(Saved data entries)
• • •

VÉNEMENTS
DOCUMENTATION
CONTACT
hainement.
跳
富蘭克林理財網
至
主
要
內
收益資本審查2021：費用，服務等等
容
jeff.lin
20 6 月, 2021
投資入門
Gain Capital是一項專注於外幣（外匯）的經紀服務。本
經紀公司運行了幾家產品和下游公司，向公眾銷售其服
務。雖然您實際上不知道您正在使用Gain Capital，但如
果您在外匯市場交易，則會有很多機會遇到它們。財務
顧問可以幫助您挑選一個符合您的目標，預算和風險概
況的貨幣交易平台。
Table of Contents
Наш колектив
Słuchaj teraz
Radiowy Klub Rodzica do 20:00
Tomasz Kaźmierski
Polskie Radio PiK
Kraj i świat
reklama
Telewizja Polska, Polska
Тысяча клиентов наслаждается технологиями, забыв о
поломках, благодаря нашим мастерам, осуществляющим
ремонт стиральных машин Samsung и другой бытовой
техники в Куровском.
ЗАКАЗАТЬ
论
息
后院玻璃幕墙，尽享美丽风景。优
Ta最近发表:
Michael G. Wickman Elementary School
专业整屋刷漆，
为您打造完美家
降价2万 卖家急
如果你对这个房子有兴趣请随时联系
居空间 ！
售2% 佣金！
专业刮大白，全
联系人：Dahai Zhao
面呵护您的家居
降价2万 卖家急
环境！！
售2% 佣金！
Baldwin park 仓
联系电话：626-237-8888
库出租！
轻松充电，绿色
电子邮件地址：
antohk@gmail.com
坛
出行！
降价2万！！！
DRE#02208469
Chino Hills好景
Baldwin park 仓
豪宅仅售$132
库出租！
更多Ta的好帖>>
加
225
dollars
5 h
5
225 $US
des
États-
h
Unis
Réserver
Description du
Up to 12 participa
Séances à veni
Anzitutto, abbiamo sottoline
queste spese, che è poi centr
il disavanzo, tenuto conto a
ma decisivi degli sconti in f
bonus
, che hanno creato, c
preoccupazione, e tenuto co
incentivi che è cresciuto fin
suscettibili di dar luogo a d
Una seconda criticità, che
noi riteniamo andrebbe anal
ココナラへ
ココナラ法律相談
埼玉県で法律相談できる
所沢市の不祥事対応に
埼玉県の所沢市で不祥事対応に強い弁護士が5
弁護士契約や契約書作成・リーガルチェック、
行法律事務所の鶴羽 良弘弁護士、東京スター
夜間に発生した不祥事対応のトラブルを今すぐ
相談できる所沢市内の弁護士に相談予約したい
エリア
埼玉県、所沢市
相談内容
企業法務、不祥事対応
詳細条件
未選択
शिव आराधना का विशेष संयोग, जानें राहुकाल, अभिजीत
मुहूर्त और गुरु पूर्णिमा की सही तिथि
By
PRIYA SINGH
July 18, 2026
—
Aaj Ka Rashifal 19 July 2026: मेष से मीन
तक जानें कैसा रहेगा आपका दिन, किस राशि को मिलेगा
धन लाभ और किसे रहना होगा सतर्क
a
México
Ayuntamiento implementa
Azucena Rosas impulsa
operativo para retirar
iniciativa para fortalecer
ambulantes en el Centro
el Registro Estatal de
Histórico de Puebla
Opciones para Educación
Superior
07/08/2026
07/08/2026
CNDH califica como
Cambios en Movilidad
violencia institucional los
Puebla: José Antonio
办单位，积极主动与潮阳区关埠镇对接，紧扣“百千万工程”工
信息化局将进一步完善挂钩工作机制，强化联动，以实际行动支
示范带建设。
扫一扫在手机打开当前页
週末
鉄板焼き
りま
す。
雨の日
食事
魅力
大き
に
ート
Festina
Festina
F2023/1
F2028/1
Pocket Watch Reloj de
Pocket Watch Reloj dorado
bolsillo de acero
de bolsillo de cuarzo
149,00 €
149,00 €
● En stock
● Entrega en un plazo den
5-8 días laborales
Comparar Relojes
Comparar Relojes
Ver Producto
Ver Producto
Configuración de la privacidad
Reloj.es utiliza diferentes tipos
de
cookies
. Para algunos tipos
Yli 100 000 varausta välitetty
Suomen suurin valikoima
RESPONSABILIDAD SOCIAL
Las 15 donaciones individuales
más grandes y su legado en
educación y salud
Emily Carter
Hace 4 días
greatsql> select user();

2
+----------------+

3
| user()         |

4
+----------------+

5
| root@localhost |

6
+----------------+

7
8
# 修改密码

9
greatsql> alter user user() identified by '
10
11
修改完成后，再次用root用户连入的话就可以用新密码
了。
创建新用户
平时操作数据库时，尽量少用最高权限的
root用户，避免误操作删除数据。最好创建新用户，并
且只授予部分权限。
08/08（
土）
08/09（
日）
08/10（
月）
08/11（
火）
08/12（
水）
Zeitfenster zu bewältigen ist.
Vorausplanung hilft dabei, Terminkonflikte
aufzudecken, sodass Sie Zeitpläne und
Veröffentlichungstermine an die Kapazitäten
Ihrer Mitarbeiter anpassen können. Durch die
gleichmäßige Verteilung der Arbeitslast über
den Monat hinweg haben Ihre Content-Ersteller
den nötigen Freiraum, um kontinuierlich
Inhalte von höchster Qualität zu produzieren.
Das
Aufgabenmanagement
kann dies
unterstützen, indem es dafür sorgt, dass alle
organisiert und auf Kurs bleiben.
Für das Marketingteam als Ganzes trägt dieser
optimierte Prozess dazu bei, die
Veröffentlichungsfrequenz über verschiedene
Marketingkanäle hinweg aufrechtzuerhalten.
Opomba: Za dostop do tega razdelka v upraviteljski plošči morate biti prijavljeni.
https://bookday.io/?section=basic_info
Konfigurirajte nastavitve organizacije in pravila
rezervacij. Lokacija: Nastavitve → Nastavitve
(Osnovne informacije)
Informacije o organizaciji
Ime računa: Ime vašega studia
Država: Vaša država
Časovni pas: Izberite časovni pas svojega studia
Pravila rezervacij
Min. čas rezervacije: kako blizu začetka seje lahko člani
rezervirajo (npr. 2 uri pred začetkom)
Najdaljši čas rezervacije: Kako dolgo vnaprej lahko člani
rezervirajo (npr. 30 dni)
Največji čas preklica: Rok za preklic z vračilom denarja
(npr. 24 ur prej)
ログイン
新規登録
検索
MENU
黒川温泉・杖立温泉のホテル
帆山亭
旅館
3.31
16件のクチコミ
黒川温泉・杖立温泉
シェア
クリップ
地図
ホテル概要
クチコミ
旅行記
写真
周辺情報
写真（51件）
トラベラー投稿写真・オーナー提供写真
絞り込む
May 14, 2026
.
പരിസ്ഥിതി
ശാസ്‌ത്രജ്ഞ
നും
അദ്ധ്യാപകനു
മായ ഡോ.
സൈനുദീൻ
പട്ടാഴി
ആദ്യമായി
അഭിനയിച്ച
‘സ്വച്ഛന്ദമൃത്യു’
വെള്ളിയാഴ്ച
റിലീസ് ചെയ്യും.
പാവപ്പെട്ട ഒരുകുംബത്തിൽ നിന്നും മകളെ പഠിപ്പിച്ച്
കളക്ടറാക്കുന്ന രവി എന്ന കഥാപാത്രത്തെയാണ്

• • •

### Task to carry out
Using the entries shown above, reproduce verbatim the lines from the line bearing "行法律事務所の鶴羽 良弘弁護士、東京スター" to the line bearing "Veröffentlichungstermine an die Kapazitäten", inclusive.

### Response to the task
行法律事務所の鶴羽 良弘弁護士、東京スター
夜間に発生した不祥事対応のトラブルを今すぐ
相談できる所沢市内の弁護士に相談予約したい
エリア
埼玉県、所沢市
相談内容
企業法務、不祥事対応
詳細条件
未選択
शिव आराधना का विशेष संयोग, जानें राहुकाल, अभिजीत
मुहूर्त और गुरु पूर्णिमा की सही तिथि
By
PRIYA SINGH
July 18, 2026
—
Aaj Ka Rashifal 19 July 2026: मेष से मीन
तक जानें कैसा रहेगा आपका दिन, किस राशि को मिलेगा
धन लाभ और किसे रहना होगा सतर्क
a
México
Ayuntamiento implementa
Azucena Rosas impulsa
operativo para retirar
iniciativa para fortalecer
ambulantes en el Centro
el Registro Estatal de
Histórico de Puebla
Opciones para Educación
Superior
07/08/2026
07/08/2026
CNDH califica como
Cambios en Movilidad
violencia institucional los
Puebla: José Antonio
办单位，积极主动与潮阳区关埠镇对接，紧扣“百千万工程”工
信息化局将进一步完善挂钩工作机制，强化联动，以实际行动支
示范带建设。
扫一扫在手机打开当前页
週末
鉄板焼き
りま
す。
雨の日
食事
魅力
大き
に
ート
Festina
Festina
F2023/1
F2028/1
Pocket Watch Reloj de
Pocket Watch Reloj dorado
bolsillo de acero
de bolsillo de cuarzo
149,00 €
149,00 €
● En stock
● Entrega en un plazo den
5-8 días laborales
Comparar Relojes
Comparar Relojes
Ver Producto
Ver Producto
Configuración de la privacidad
Reloj.es utiliza diferentes tipos
de
cookies
. Para algunos tipos
Yli 100 000 varausta välitetty
Suomen suurin valikoima
RESPONSABILIDAD SOCIAL
Las 15 donaciones individuales
más grandes y su legado en
educación y salud
Emily Carter
Hace 4 días
greatsql> select user();

2
+----------------+

3
| user()         |

4
+----------------+

5
| root@localhost |

6
+----------------+

7
8
# 修改密码

9
greatsql> alter user user() identified by '
10
11
修改完成后，再次用root用户连入的话就可以用新密码
了。
创建新用户
平时操作数据库时，尽量少用最高权限的
root用户，避免误操作删除数据。最好创建新用户，并
且只授予部分权限。
08/08（
土）
08/09（
日）
08/10（
月）
08/11（
火）
08/12（
水）
Zeitfenster zu bewältigen ist.
Vorausplanung hilft dabei, Terminkonflikte
aufzudecken, sodass Sie Zeitpläne und
Veröffentlichungstermine an die Kapazitäten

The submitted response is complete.